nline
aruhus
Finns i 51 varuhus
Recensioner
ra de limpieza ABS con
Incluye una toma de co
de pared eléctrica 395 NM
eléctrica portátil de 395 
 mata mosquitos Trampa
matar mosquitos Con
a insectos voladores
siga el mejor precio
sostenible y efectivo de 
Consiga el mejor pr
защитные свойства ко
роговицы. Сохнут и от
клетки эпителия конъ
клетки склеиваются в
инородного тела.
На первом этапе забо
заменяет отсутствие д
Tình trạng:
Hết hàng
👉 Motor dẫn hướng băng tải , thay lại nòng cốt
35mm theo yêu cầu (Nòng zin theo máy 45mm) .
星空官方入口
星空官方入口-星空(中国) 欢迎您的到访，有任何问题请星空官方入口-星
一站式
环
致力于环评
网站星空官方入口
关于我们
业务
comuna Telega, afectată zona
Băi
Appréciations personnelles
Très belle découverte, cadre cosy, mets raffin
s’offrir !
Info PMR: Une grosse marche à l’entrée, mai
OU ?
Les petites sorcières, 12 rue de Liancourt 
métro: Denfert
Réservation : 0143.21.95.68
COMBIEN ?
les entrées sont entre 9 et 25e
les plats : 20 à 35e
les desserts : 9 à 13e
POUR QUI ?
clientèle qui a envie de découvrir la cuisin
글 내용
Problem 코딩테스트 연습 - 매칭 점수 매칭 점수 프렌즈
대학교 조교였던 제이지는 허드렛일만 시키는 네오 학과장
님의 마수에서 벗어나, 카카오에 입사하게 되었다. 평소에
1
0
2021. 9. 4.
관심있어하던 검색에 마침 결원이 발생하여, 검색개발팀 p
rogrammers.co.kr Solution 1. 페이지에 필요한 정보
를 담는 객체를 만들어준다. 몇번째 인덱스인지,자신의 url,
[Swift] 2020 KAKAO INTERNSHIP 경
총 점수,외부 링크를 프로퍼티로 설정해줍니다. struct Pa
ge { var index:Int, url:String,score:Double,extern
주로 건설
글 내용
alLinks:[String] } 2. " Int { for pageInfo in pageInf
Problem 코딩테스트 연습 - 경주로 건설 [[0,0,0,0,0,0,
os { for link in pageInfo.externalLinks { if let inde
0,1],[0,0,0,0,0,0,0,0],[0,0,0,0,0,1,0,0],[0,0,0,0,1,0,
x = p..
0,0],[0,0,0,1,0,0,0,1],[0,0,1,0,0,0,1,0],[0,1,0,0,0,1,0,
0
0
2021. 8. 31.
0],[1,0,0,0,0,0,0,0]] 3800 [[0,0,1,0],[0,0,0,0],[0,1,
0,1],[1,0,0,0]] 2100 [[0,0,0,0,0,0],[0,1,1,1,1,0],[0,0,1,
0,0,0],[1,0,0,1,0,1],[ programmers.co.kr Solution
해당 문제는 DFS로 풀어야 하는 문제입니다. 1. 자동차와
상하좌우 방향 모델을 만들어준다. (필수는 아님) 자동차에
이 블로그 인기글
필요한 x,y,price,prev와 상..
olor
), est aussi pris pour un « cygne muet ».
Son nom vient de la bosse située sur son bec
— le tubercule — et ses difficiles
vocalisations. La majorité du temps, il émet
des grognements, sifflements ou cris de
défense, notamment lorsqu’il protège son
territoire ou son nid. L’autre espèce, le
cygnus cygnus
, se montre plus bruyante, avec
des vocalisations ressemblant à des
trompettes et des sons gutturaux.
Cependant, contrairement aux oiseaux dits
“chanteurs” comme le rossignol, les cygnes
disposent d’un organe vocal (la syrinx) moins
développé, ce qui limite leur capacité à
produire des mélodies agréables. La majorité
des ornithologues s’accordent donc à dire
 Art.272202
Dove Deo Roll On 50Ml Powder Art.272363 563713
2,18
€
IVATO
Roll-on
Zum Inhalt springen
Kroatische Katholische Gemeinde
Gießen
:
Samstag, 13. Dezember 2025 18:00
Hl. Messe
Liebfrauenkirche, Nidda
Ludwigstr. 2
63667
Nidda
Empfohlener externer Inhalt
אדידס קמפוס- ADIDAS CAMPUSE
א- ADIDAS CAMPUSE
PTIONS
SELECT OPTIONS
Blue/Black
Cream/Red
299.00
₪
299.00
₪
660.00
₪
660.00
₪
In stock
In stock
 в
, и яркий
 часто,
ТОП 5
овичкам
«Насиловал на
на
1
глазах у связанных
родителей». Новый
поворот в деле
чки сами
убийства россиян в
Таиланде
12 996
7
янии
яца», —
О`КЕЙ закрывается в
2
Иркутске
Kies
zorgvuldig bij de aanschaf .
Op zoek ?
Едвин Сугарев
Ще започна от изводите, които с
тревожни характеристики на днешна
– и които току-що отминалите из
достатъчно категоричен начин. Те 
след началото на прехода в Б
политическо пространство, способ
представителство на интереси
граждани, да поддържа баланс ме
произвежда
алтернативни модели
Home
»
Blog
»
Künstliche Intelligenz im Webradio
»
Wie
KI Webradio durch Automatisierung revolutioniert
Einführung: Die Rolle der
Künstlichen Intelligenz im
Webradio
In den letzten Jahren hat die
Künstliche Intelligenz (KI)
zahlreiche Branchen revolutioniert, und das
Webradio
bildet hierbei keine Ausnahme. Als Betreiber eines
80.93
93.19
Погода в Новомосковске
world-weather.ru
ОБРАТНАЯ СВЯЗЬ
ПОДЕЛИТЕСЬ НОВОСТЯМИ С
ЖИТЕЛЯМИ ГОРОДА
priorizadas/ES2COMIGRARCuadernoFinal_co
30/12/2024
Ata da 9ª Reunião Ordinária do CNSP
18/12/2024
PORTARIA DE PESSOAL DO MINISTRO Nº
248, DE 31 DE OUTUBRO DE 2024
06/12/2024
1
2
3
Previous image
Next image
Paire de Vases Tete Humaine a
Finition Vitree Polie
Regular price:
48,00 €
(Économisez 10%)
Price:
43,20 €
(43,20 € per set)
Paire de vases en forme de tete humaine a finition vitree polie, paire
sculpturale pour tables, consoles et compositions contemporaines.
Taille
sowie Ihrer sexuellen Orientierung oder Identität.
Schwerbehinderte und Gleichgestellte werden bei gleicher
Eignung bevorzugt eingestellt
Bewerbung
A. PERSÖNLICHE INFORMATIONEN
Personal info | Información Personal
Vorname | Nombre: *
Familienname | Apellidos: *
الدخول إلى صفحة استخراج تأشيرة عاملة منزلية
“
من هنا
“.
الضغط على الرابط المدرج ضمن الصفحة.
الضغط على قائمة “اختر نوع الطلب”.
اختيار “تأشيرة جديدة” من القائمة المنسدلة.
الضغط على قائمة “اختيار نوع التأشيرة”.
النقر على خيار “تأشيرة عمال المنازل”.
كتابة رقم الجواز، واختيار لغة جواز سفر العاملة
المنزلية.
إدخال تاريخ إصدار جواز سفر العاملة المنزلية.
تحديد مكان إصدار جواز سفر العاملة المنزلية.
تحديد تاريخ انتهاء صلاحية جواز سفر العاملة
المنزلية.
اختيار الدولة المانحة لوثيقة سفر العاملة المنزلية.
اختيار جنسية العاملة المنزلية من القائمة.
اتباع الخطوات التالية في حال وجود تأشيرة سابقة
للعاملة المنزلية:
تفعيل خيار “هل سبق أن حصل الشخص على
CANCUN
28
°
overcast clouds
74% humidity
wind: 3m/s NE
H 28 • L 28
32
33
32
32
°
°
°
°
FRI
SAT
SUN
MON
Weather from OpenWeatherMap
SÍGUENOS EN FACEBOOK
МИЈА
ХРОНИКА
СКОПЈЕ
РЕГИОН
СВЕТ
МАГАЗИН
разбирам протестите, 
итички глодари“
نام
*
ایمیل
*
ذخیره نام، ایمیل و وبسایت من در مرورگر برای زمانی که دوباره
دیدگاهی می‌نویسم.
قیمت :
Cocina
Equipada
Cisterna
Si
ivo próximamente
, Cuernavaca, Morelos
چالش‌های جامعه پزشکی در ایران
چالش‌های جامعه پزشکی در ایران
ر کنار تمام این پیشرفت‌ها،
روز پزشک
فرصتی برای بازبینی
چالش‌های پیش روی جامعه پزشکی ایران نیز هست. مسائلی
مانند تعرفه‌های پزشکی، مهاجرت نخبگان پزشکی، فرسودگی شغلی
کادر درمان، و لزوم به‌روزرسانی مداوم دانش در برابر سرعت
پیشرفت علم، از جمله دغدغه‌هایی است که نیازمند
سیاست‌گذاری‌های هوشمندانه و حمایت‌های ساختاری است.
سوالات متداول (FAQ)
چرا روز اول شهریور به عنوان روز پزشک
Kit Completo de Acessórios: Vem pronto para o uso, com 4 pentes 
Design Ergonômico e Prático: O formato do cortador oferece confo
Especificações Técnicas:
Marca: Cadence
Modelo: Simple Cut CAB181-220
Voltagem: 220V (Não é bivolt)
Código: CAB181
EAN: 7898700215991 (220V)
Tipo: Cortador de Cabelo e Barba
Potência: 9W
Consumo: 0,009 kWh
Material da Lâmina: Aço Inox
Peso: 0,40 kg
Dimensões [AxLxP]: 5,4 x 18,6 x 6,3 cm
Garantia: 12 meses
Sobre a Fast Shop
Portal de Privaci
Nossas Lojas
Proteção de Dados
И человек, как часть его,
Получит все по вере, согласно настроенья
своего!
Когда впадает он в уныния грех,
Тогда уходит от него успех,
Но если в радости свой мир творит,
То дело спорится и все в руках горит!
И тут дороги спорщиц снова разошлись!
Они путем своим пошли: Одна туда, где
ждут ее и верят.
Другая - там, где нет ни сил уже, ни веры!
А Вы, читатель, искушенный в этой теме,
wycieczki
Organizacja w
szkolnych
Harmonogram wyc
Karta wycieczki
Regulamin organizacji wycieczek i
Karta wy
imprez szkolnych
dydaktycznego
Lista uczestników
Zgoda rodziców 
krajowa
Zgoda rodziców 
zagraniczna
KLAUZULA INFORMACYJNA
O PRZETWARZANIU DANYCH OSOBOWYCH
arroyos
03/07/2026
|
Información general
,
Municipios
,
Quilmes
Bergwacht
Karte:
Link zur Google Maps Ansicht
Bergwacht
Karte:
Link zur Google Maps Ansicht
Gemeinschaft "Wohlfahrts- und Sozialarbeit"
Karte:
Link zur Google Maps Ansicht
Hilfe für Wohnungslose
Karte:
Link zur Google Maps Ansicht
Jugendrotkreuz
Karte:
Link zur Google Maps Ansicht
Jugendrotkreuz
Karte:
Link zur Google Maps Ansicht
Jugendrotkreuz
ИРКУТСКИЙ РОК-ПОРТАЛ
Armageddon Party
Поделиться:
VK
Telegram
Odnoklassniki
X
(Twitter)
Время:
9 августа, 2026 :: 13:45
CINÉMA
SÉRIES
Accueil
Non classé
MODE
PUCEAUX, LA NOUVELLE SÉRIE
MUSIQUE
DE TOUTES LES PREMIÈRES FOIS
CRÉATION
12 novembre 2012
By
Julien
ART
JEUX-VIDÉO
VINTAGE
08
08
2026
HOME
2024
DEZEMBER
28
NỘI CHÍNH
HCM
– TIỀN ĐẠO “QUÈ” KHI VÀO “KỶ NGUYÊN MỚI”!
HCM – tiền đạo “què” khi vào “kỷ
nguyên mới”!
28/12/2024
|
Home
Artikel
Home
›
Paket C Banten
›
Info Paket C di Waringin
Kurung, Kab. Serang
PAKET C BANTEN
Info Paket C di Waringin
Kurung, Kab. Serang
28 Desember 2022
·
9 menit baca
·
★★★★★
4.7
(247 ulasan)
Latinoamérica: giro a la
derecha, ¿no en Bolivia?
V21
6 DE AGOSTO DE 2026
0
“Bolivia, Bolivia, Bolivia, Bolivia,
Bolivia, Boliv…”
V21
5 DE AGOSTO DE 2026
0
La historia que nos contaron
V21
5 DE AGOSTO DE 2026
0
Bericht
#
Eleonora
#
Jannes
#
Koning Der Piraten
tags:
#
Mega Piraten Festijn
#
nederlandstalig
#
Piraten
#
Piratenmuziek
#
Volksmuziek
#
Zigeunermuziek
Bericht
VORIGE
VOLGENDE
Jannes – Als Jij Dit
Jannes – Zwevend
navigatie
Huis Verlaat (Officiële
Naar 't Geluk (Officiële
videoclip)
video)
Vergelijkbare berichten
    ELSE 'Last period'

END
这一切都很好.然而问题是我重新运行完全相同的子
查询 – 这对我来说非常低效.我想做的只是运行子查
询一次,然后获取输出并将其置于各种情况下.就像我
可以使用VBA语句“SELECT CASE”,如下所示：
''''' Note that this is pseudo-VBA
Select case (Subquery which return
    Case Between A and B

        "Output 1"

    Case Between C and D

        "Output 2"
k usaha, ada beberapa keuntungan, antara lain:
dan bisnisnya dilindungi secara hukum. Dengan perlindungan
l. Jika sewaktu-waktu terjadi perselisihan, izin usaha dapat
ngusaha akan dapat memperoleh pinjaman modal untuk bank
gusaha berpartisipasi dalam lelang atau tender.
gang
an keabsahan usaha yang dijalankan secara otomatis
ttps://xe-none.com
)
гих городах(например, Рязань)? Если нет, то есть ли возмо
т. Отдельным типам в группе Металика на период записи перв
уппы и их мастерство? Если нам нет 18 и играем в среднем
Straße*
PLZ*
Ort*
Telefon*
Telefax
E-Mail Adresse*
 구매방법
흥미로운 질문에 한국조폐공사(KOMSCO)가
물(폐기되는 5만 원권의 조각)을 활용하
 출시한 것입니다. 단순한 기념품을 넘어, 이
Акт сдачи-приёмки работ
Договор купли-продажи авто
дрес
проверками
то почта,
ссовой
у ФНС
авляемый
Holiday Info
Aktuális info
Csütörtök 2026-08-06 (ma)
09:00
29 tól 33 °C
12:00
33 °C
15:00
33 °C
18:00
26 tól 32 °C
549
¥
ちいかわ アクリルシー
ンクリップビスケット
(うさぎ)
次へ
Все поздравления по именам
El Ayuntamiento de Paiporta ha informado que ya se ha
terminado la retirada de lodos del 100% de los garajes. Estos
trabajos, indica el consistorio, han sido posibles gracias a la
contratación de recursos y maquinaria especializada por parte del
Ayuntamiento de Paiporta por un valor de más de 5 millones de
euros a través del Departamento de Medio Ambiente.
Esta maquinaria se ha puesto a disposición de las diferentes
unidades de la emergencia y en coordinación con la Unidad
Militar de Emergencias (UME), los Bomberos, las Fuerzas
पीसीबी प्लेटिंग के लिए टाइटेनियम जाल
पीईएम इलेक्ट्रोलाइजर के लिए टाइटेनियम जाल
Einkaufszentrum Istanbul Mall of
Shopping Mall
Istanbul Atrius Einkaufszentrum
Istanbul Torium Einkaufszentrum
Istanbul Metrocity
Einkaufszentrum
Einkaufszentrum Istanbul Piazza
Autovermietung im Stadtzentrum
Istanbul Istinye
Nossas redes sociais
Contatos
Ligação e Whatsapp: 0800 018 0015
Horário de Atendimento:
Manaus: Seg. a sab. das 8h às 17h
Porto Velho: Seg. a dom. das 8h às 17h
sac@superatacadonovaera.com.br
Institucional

------------------------------------------------

What is being asked: Among the lines of the material, find those holding the word "Bolivia" and return them.

Exercise result:
derecha, ¿no en Bolivia?
“Bolivia, Bolivia, Bolivia, Bolivia,
Bolivia, Boliv…”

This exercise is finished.